AP English LanguageSummer Reading Assignment 2016

Due Tuesday, September 6th

Please print your own copy of this assignment and the essays. If you have any additional questions or need clarification please email me over the summer. Please do not come in on September 6thand make the following statements: “I didn’t know” or “I wasn’t sure”. I am your best resource; do not hesitate to email me.

AP English Language and Composition(APEL) helps students become skilled readers of prose written in a variety of rhetorical contexts. Skilled readers become skilled writers. Skilled writers can create arguments. APEL students will become aware of the interactions among a writer’s purpose and an audience’s expectation. These assignments are the beginning of that process.
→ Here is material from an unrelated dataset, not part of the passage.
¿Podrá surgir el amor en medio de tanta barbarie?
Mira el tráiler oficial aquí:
In addition to reading and annotating your choice book, you will readand annotate

Nickel and Dimed, On (Not) Getting By in America by Barbara Ehrenreich.

You will also complete the non-fiction data sheet while you are reading the text. The data sheet is posted on the class webpage under the Summer Reading category.
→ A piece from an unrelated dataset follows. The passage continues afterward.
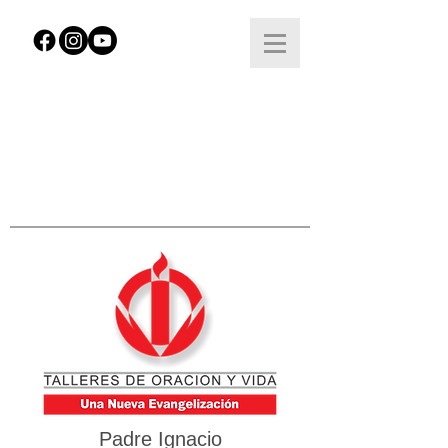
Padre Ignacio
Your annotations and data sheet will be graded as an assessment (x1).

Your annotated book is due on September 6th.

On this day you will respond to your first AP (exam-like) rhetorical analysis prompt.

Since you are graded on your annotations, you must purchase your own copy of the text. Many online bookstores sell copies at reduced prices. Please see me before the end of the school year if you need assistance purchasing a book.

You are also required to

Read and annotate the following ten (10) essays. All essays are included in this assignment.

King, Martin Luther, Jr. “Letter From a Birmingham Jail”

Jenner, Caitlyn. “ESPY Arthur Ashe Courage Award Acceptance Speech”

Thatcher, Margaret. “Eulogy for Ronald Reagan”

Trump, Donald. “Foreign Policy Speech”

Anthony, Susan, B. “Women’s Right to Vote”

King George VI, “Outbreak of war with Germany”

Columbus, Christopher. “Letter to King Ferdinand of Spain”

Netanyahu, Benjamin. “Address to Congress”

Barack, Obama. “Remarks at Boston Marathon Memorial”

Phips, William. “Letter to the King of England”

All ten essays will thematically relate to various topics throughout the year, please read them thoroughly and keep them accessible.

Annotating Essays

Please refer to the ‘Close Reading and Annotation Guide’ below to be sure you are annotating properly. Your annotated essays are due on the same date as the summer written assignment. You must hand in an annotated hard copy of each essay on September 6th to receive full credit.

Your writing task

Choose FIVE essaysthen, identify and explain the argument of each by answering the following questions.

Essay Questions (SOAPstone)

Who is the speaker? Are they credible? How do we know they are credible?*

What is the occasion? What has prompted the author to write about this topic at this time?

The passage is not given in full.